TASK: If a line below contains "Metres", count it. Report the final total and nothing more.

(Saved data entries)
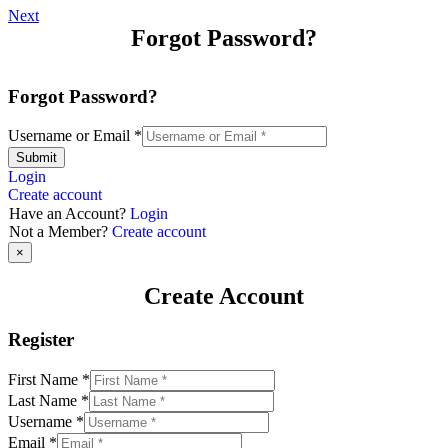
Next
Forgot Password?
Forgot Password?
Username or Email
*
Submit
Login
Create account
Have an Account?
Login
Not a Member?
Create account
×
Create Account
Register
First Name
*
Last Name
*
Username
*
Email
*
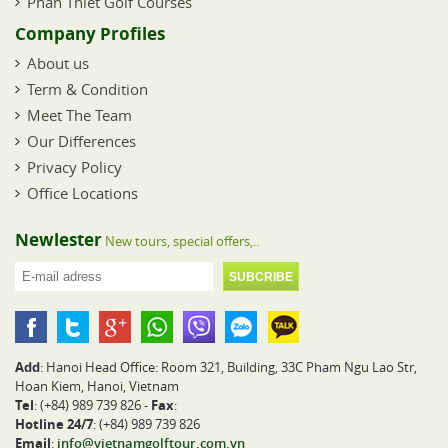
Phan Thiet Golf Courses
Company Profiles
About us
Term & Condition
Meet The Team
Our Differences
Privacy Policy
Office Locations
Newlester
New tours, special offers,..
Add
: Hanoi Head Office: Room 321, Building, 33C Pham Ngu Lao Str,
Hoan Kiem, Hanoi, Vietnam
Tel
: (+84) 989 739 826 -
Fax
:
Hotline 24/7
: (+84) 989 739 826
Email
:
info@vietnamgolftour.com.vn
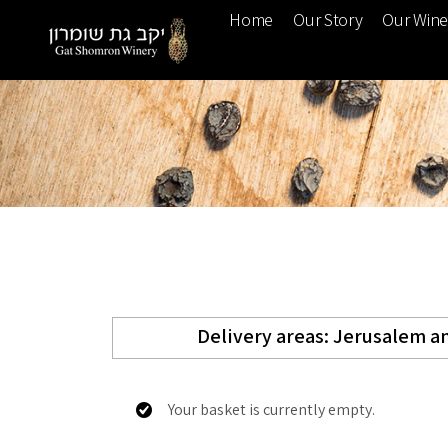
Home
Our Story
Our Win
Delivery areas: Jerusalem an
Your basket is currently empty.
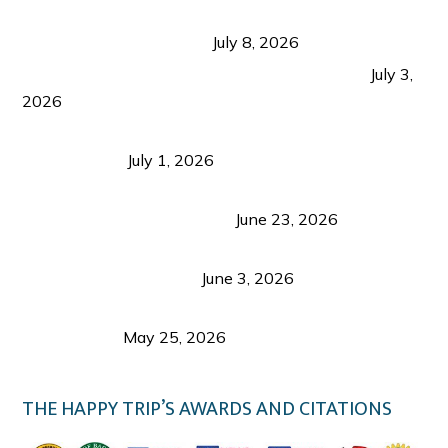
Sustainable Tourism in the Philippines: Lessons
from Coron and Beyond
July 8, 2026
PLAZA DE MASSKARA AT THE UPPER EAST
July 3,
2026
Belmont Hotel Iloilo: My Honest Stay & Travel
Guide (2026)
July 1, 2026
Luk Foo Palace Bacolod: Where Great Food Brings
Family & Friends Together
June 23, 2026
Guimaras Tourism Is Growing Up: A Repeat
Visitor’s Honest View
June 3, 2026
Responsible Travel: Helping the Places That
Welcome Us
May 25, 2026
THE HAPPY TRIP’S AWARDS AND CITATIONS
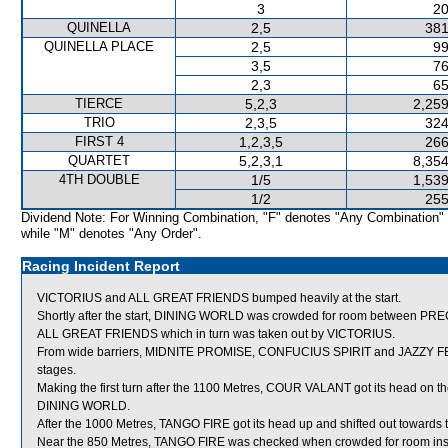
3
20
QUINELLA
2,5
381
QUINELLA PLACE
2,5
99
3,5
76
2,3
65
TIERCE
5,2,3
2,259
TRIO
2,3,5
324
FIRST 4
1,2,3,5
266
QUARTET
5,2,3,1
8,354
4TH DOUBLE
1/5
1,539
1/2
255
Dividend Note: For Winning Combination, "F" denotes "Any Combination"
while "M" denotes "Any Order".
Racing Incident Report
VICTORIUS and ALL GREAT FRIENDS bumped heavily at the start.
Shortly after the start, DINING WORLD was crowded for room between P
ALL GREAT FRIENDS which in turn was taken out by VICTORIUS.
From wide barriers, MIDNITE PROMISE, CONFUCIUS SPIRIT and JAZZY FEELI
stages.
Making the first turn after the 1100 Metres, COUR VALANT got its head on th
DINING WORLD.
After the 1000 Metres, TANGO FIRE got its head up and shifted out toward
Near the 850 Metres, TANGO FIRE was checked when crowded for room ins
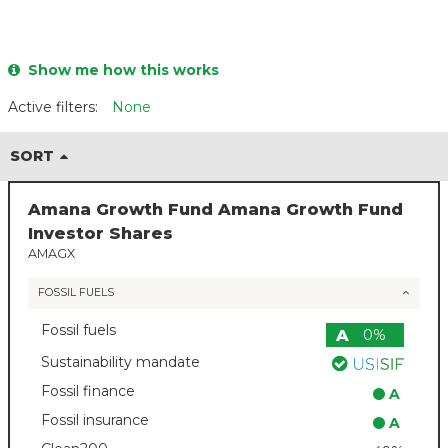
Show me how this works
Active filters:
None
SORT
Amana Growth Fund Amana Growth Fund
Investor Shares
AMAGX
FOSSIL FUELS
Fossil fuels
A
0%
Sustainability mandate
Fossil finance
A
Fossil insurance
A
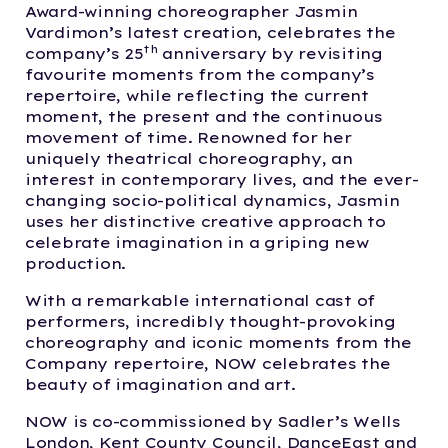
Award-winning choreographer Jasmin
Vardimon’s latest creation, celebrates the
th
company’s 25
anniversary by revisiting
favourite moments from the company’s
repertoire, while reflecting the current
moment, the present and the continuous
movement of time. Renowned for her
uniquely theatrical choreography, an
interest in contemporary lives, and the ever-
changing socio-political dynamics, Jasmin
uses her distinctive creative approach to
celebrate imagination in a griping new
production.
With a remarkable international cast of
performers, incredibly thought-provoking
choreography and iconic moments from the
Company repertoire, NOW celebrates the
beauty of imagination and art.
NOW is co-commissioned by Sadler’s Wells
London, Kent County Council, DanceEast and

OUTPUT: 3